Because I’m going to create vector indexes for this table in a subsequent post, I explicitly created the P_VEC column as VECTOR(384,FLOAT32) to match the format of the vectors generated by the ALL_MINILM_L12_V2 ONNX model. What that means is that each vector column is 384*4=1536 bytes plus overhead. At most about 640 vectors will reside in an HCC compression unit (CU), and unless the PARTS data has a very high amount of duplicate data, the number of identical vectors in the dataset will be somewhat low, and therefore limiting the amount of compression that will occur on a VECTOR column of type FLOAT32 with that many dimensions.

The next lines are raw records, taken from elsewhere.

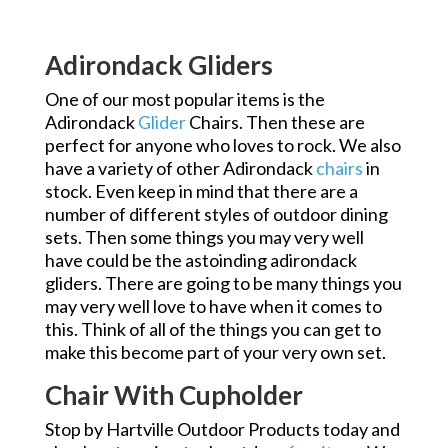
Adirondack Gliders
One of our most popular items is the
Adirondack
Glider
Chairs. Then these are
perfect for anyone who loves to rock. We also
have a variety of other Adirondack
chairs
in
stock. Even keep in mind that there are a
number of different styles of outdoor dining
sets. Then some things you may very well
have could be the astoinding adirondack
gliders. There are going to be many things you
may very well love to have when it comes to
this. Think of all of the things you can get to
make this become part of your very own set.
Chair With Cupholder
Stop by Hartville Outdoor Products today and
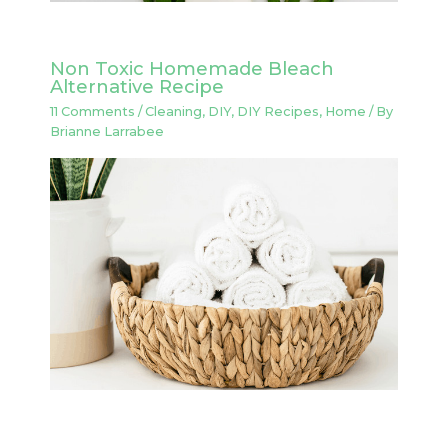
Non Toxic Homemade Bleach
Alternative Recipe
11 Comments
/
Cleaning
,
DIY
,
DIY Recipes
,
Home
/ By
Brianne Larrabee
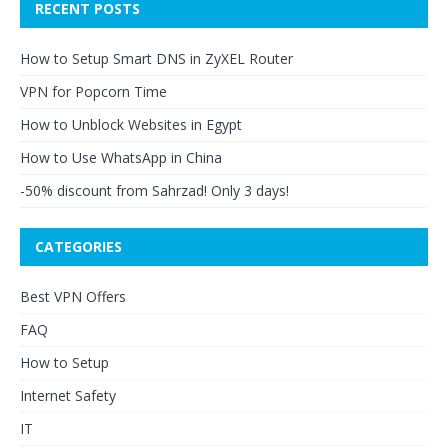
RECENT POSTS
How to Setup Smart DNS in ZyXEL Router
VPN for Popcorn Time
How to Unblock Websites in Egypt
How to Use WhatsApp in China
-50% discount from Sahrzad! Only 3 days!
CATEGORIES
Best VPN Offers
FAQ
How to Setup
Internet Safety
IT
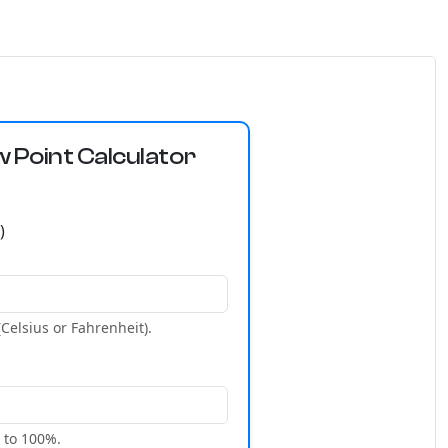
Point Calculator
)
Celsius or Fahrenheit).
 to 100%.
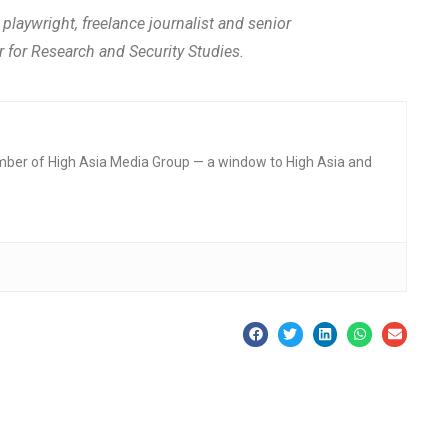
aywright, freelance journalist and senior
r for Research and Security Studies.
mber of High Asia Media Group — a window to High Asia and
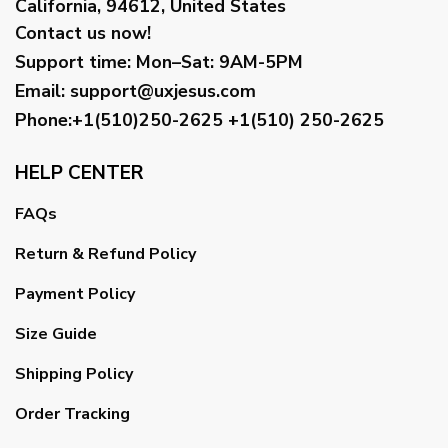
California, 94612, United States
Contact us now!
Support time:
Mon–Sat: 9AM-5PM
Email
:
support@uxjesus.com
Phone:+1(510)250-2625
+1(510) 250-2625
HELP CENTER
FAQs
Return & Refund Policy
Payment Policy
Size Guide
Shipping Policy
Order Tracking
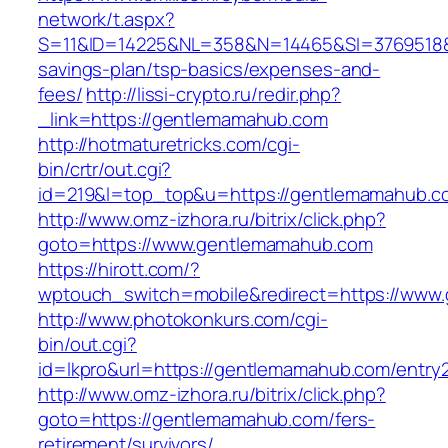
network/t.aspx?
S=11&ID=14225&NL=358&N=14465&SI=3769518&U
savings-plan/tsp-basics/expenses-and-
fees/
http://lissi-crypto.ru/redir.php?
_link=https://gentlemamahub.com
http://hotmaturetricks.com/cgi-
bin/crtr/out.cgi?
id=219&l=top_top&u=https://gentlemamahub.c
http://www.omz-izhora.ru/bitrix/click.php?
goto=https://www.gentlemamahub.com
https://hirott.com/?
wptouch_switch=mobile&redirect=https://www
http://www.photokonkurs.com/cgi-
bin/out.cgi?
id=lkpro&url=https://gentlemamahub.com/entry2
http://www.omz-izhora.ru/bitrix/click.php?
goto=https://gentlemamahub.com/fers-
retirement/survivors/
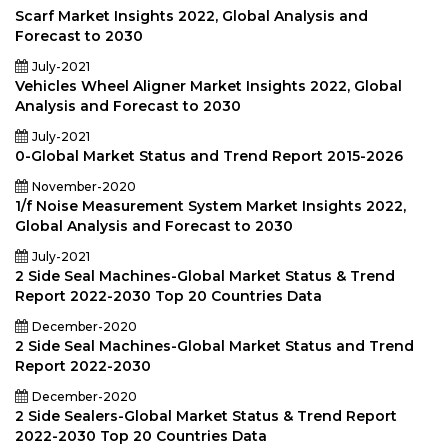
Scarf Market Insights 2022, Global Analysis and
Forecast to 2030
July-2021
Vehicles Wheel Aligner Market Insights 2022, Global
Analysis and Forecast to 2030
July-2021
0-Global Market Status and Trend Report 2015-2026
November-2020
1/f Noise Measurement System Market Insights 2022,
Global Analysis and Forecast to 2030
July-2021
2 Side Seal Machines-Global Market Status & Trend
Report 2022-2030 Top 20 Countries Data
December-2020
2 Side Seal Machines-Global Market Status and Trend
Report 2022-2030
December-2020
2 Side Sealers-Global Market Status & Trend Report
2022-2030 Top 20 Countries Data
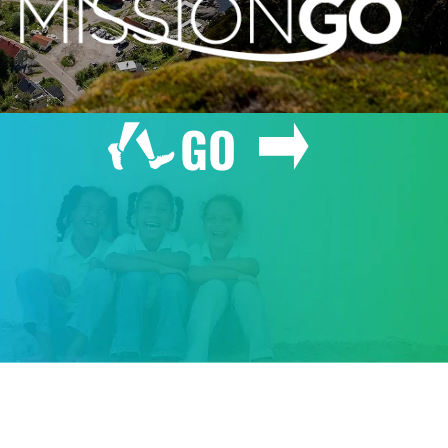
GO
GIVE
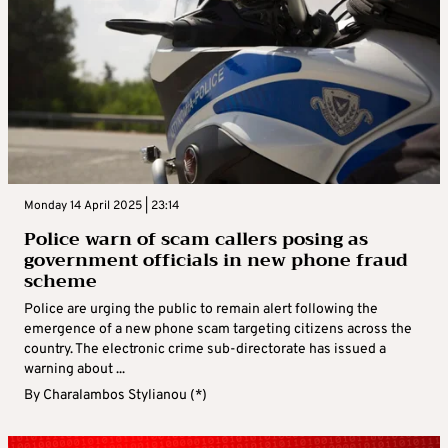
Monday 14 April 2025 | 23:14
Police warn of scam callers posing as
government officials in new phone fraud
scheme
Police are urging the public to remain alert following the
emergence of a new phone scam targeting citizens across the
country. The electronic crime sub-directorate has issued a
warning about ...
By
Charalambos Stylianou (*)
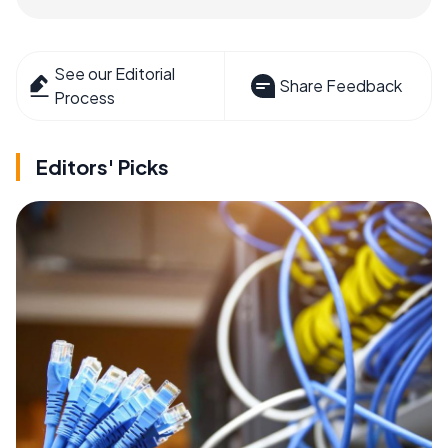
See our Editorial
Share Feedback
Process
Editors' Picks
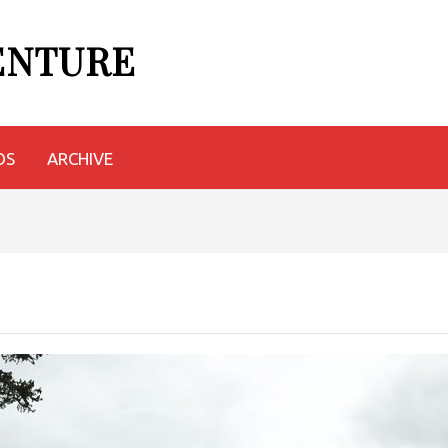
VENTURE
OS
ARCHIVE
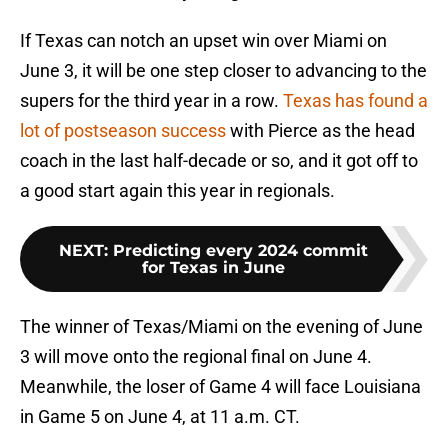
If Texas can notch an upset win over Miami on
June 3, it will be one step closer to advancing to the
supers for the third year in a row.
Texas has found a
lot of postseason success
with Pierce as the head
coach in the last half-decade or so, and it got off to
a good start again this year in regionals.
NEXT
:
Predicting every 2024 commit
for Texas in June
The winner of Texas/Miami on the evening of June
3 will move onto the regional final on June 4.
Meanwhile, the loser of Game 4 will face Louisiana
in Game 5 on June 4, at 11 a.m. CT.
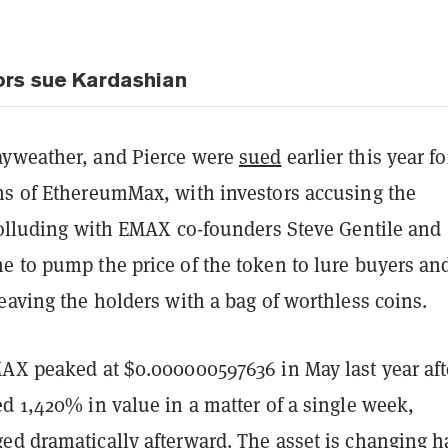
ors sue Kardashian
yweather, and Pierce were
sued
earlier this year fo
ns of EthereumMax, with investors accusing the
 colluding with EMAX co-founders Steve Gentile and
e to pump the price of the token to lure buyers an
eaving the holders with a bag of worthless coins.
MAX peaked at $0.000000597636 in May last year aft
d 1,420% in value in a matter of a single week,
ed dramatically afterward. The asset is changing 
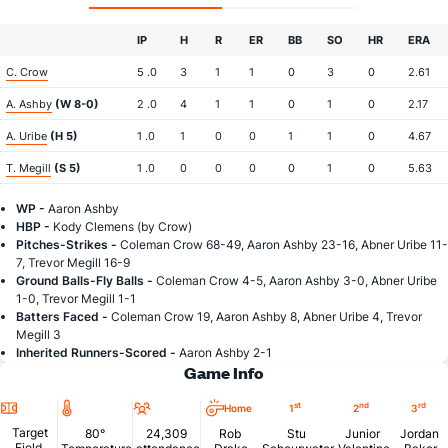
IP
H
R
ER
BB
SO
HR
ERA
C. Crow
5 .0
3
1
1
0
3
0
2.61
A. Ashby
(W 8-0)
2 .0
4
1
1
0
1
0
2.17
A. Uribe
(H 5)
1 .0
1
0
0
1
1
0
4.67
T. Megill
(S 5)
1 .0
0
0
0
0
1
0
5.63
WP -
Aaron Ashby
HBP -
Kody Clemens (by Crow)
Pitches-Strikes -
Coleman Crow 68-49, Aaron Ashby 23-16, Abner Uribe 11-
7, Trevor Megill 16-9
Ground Balls-Fly Balls -
Coleman Crow 4-5, Aaron Ashby 3-0, Abner Uribe
1-0, Trevor Megill 1-1
Batters Faced -
Coleman Crow 19, Aaron Ashby 8, Abner Uribe 4, Trevor
Megill 3
Inherited Runners-Scored -
Aaron Ashby 2-1
Game Info
Location
Temperature
Attendance
st
nd
rd
Home
1
2
3
Target
80°
24,309
Rob
Stu
Junior
Jordan
Field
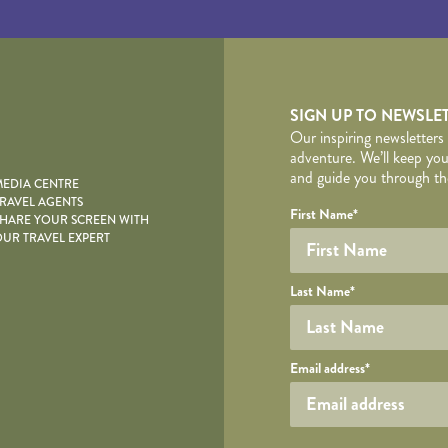
yscape
SIGN UP TO NEWSLE
Our inspiring newsletters
adventure. We’ll keep you
and guide you through the
EDIA CENTRE
RAVEL AGENTS
YOUR DE
Your name
Required fields are follo
Honeypot
First Name
*
HARE YOUR SCREEN WITH
UR TRAVEL EXPERT
Last Name
*
Your email
Email address
*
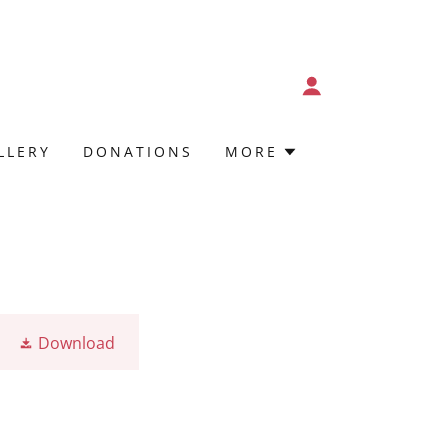
LLERY
DONATIONS
MORE
Download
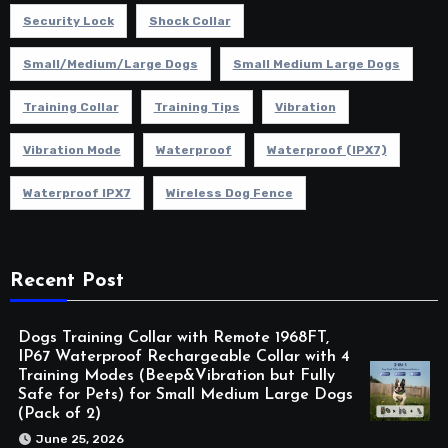
Security Lock
Shock Collar
Small/Medium/Large Dogs
Small Medium Large Dogs
Training Collar
Training Tips
Vibration
Vibration Mode
Waterproof
Waterproof (IPX7)
Waterproof IPX7
Wireless Dog Fence
Recent Post
Dogs Training Collar with Remote 1968FT,
IP67 Waterproof Rechargeable Collar with 4
Training Modes (Beep&Vibration but Fully
Safe for Pets) for Small Medium Large Dogs
(Pack of 2)
June 25, 2026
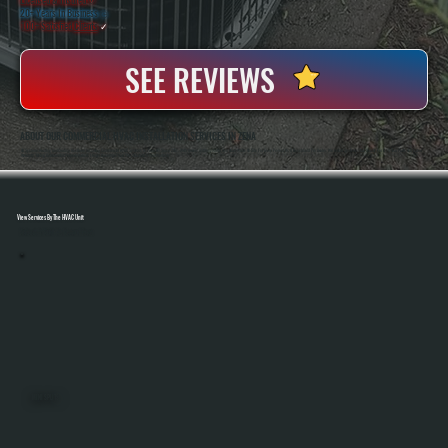
20+ Years In Business
◷
100+ Satisfied
Clients
✓
SEE REVIEWS
ABOUT OUR COMMERCIAL HVAC INSTALLATION SERVICES IN ZENA
All Systems Heating And Cooling Has Been Installing Commercial HVAC Systems In Zena, NY Since 2001, With Owners Anthony White And Brian White On-Site For Every Project. As A Bosch Gold Pro Dealer, We Install Systems That Qualify For A 10-Year Parts And Labor
Warranty, Giving Commercial Property Owners Longer Coverage Than The Standard 5-Year Warranty.
View Services By The HVAC Unit
Select A Unit To Learn More
MINI SPLITS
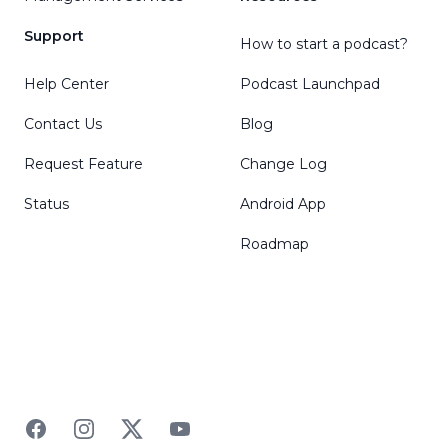
Support
How to start a podcast?
Help Center
Podcast Launchpad
Contact Us
Blog
Request Feature
Change Log
Status
Android App
Roadmap
Facebook
Instagram
Twitter
YouTube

Conclusions and Next Steps
Augmenting business data with vector columns for similarity searches has many uses, but don’t expect Exadata HCC compression to save storage on dense embedding columns. However, will Exadata smart scans kick in when using these VECTOR columns in a WHERE clause? In addition, will either type of vector index (HNSW or IVF) benefit from Exadata features? I’ll explore these two questions in subsequent posts.